- About this exercise -
Leave out the pictures and retype exactly the lines from the one with "Mask 'duodenum'. Return" through the end of the records.

[Stored items]
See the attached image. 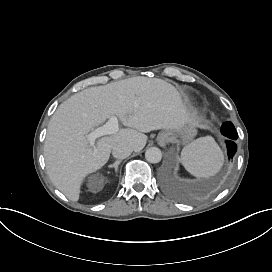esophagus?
Instances as JSON below:
<instances>
[{
	"label": "esophagus",
	"mask_w": 272,
	"mask_h": 272,
	"mask_svg": "<svg viewBox=\"0 0 272 272\" xmlns=\"http://www.w3.org/2000/svg\"><path fill=\"white\" fill-rule=\"evenodd\" d=\"M166 143H167L166 138H164V139L162 140V145H166Z\"/></svg>",
	"instance_id": "esophagus-1"
}]
</instances>
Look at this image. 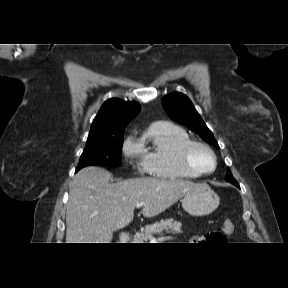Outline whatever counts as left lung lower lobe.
I'll use <instances>...</instances> for the list:
<instances>
[{
  "label": "left lung lower lobe",
  "instance_id": "0a47b994",
  "mask_svg": "<svg viewBox=\"0 0 288 288\" xmlns=\"http://www.w3.org/2000/svg\"><path fill=\"white\" fill-rule=\"evenodd\" d=\"M233 185L239 187L238 183L236 181L232 182Z\"/></svg>",
  "mask_w": 288,
  "mask_h": 288
}]
</instances>
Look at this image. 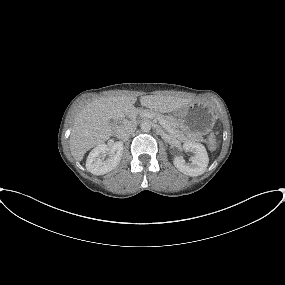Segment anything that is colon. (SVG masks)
<instances>
[{
	"label": "colon",
	"instance_id": "5ec220e1",
	"mask_svg": "<svg viewBox=\"0 0 285 285\" xmlns=\"http://www.w3.org/2000/svg\"><path fill=\"white\" fill-rule=\"evenodd\" d=\"M208 142H209V146H210V147H212V148L215 147L216 140H215V135H214V133H211V134L209 135Z\"/></svg>",
	"mask_w": 285,
	"mask_h": 285
}]
</instances>
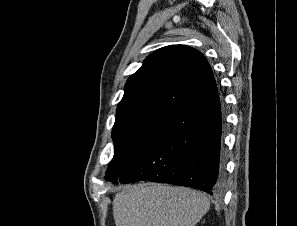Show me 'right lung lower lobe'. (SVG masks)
<instances>
[{
    "instance_id": "obj_1",
    "label": "right lung lower lobe",
    "mask_w": 297,
    "mask_h": 226,
    "mask_svg": "<svg viewBox=\"0 0 297 226\" xmlns=\"http://www.w3.org/2000/svg\"><path fill=\"white\" fill-rule=\"evenodd\" d=\"M222 125L217 93L181 108L114 183L148 180L217 194L223 176Z\"/></svg>"
}]
</instances>
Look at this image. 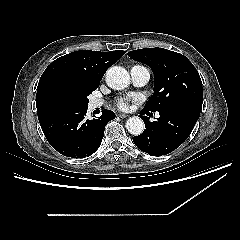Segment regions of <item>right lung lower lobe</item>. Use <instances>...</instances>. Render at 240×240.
I'll return each mask as SVG.
<instances>
[{
	"label": "right lung lower lobe",
	"mask_w": 240,
	"mask_h": 240,
	"mask_svg": "<svg viewBox=\"0 0 240 240\" xmlns=\"http://www.w3.org/2000/svg\"><path fill=\"white\" fill-rule=\"evenodd\" d=\"M87 108L64 107L39 120L50 145L60 154L83 158L92 155L100 146L106 124L115 118L103 110L98 118L86 119Z\"/></svg>",
	"instance_id": "obj_1"
}]
</instances>
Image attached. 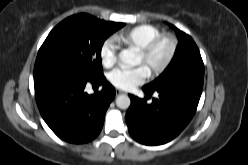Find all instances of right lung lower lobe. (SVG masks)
<instances>
[{
  "label": "right lung lower lobe",
  "instance_id": "98d812e1",
  "mask_svg": "<svg viewBox=\"0 0 248 165\" xmlns=\"http://www.w3.org/2000/svg\"><path fill=\"white\" fill-rule=\"evenodd\" d=\"M88 82L103 87L88 95L84 92ZM34 87L44 121L58 137L76 144L89 142L99 135L106 111L115 97L114 87L104 76L89 80L65 69L34 77Z\"/></svg>",
  "mask_w": 248,
  "mask_h": 165
}]
</instances>
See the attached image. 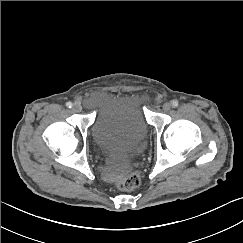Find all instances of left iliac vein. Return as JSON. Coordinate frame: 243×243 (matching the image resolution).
Returning a JSON list of instances; mask_svg holds the SVG:
<instances>
[{
	"label": "left iliac vein",
	"instance_id": "4c4485c4",
	"mask_svg": "<svg viewBox=\"0 0 243 243\" xmlns=\"http://www.w3.org/2000/svg\"><path fill=\"white\" fill-rule=\"evenodd\" d=\"M162 109L164 111H169L171 109V104L168 103V102L164 103L163 106H162Z\"/></svg>",
	"mask_w": 243,
	"mask_h": 243
}]
</instances>
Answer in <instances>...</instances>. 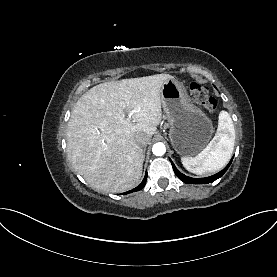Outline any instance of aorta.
I'll use <instances>...</instances> for the list:
<instances>
[{
	"instance_id": "762f6f07",
	"label": "aorta",
	"mask_w": 277,
	"mask_h": 277,
	"mask_svg": "<svg viewBox=\"0 0 277 277\" xmlns=\"http://www.w3.org/2000/svg\"><path fill=\"white\" fill-rule=\"evenodd\" d=\"M152 152L154 155L156 156H162L165 154L166 152V147L163 143L159 142V143H155L153 145V148H152Z\"/></svg>"
}]
</instances>
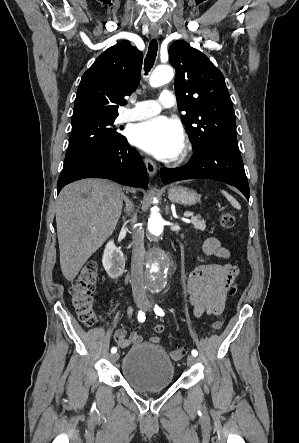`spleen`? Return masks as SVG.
<instances>
[{
	"label": "spleen",
	"instance_id": "1",
	"mask_svg": "<svg viewBox=\"0 0 299 443\" xmlns=\"http://www.w3.org/2000/svg\"><path fill=\"white\" fill-rule=\"evenodd\" d=\"M221 192L234 208H236L238 210L241 209V205L239 204V202H237V200L235 198H233L230 194H228L224 190H222Z\"/></svg>",
	"mask_w": 299,
	"mask_h": 443
}]
</instances>
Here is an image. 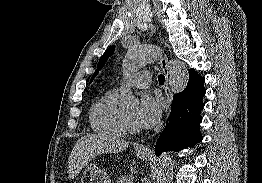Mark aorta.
<instances>
[{
  "mask_svg": "<svg viewBox=\"0 0 262 183\" xmlns=\"http://www.w3.org/2000/svg\"><path fill=\"white\" fill-rule=\"evenodd\" d=\"M161 50L158 46L149 45L143 47H131L125 56L123 67L126 73H134L149 63L160 58ZM189 81L188 70L183 62L172 59L168 63V84L172 93H180ZM120 105L122 108L130 109L138 105V100L128 89L121 93ZM171 158L169 154L163 153L156 167L157 182L163 183L171 172Z\"/></svg>",
  "mask_w": 262,
  "mask_h": 183,
  "instance_id": "aorta-1",
  "label": "aorta"
}]
</instances>
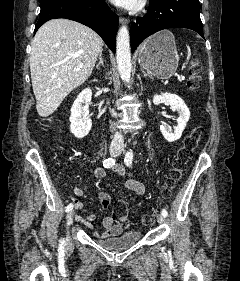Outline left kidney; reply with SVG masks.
Returning <instances> with one entry per match:
<instances>
[{
    "label": "left kidney",
    "instance_id": "5707ae66",
    "mask_svg": "<svg viewBox=\"0 0 240 281\" xmlns=\"http://www.w3.org/2000/svg\"><path fill=\"white\" fill-rule=\"evenodd\" d=\"M153 103L155 105L167 103L170 105L173 111H177L179 113L177 118V126L174 127L173 132H168L164 125H160V131L168 142H174L180 139L182 132L184 131L190 118V111L184 101L176 94L163 93L161 95H154Z\"/></svg>",
    "mask_w": 240,
    "mask_h": 281
}]
</instances>
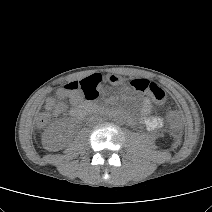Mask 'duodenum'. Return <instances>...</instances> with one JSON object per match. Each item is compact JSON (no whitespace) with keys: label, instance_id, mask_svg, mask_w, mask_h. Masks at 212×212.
Here are the masks:
<instances>
[{"label":"duodenum","instance_id":"duodenum-1","mask_svg":"<svg viewBox=\"0 0 212 212\" xmlns=\"http://www.w3.org/2000/svg\"><path fill=\"white\" fill-rule=\"evenodd\" d=\"M96 105L92 102L76 104L72 114L75 119L83 118L89 111L93 110Z\"/></svg>","mask_w":212,"mask_h":212}]
</instances>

- Result -
Mask 'duodenum'. Return <instances>...</instances> with one JSON object per match. Each item is compact JSON (no whitespace) with keys: label, instance_id, mask_svg, mask_w, mask_h. Masks at 212×212.
Here are the masks:
<instances>
[{"label":"duodenum","instance_id":"duodenum-1","mask_svg":"<svg viewBox=\"0 0 212 212\" xmlns=\"http://www.w3.org/2000/svg\"><path fill=\"white\" fill-rule=\"evenodd\" d=\"M96 105L92 102L76 104L72 114L75 119L83 118L89 111L93 110Z\"/></svg>","mask_w":212,"mask_h":212}]
</instances>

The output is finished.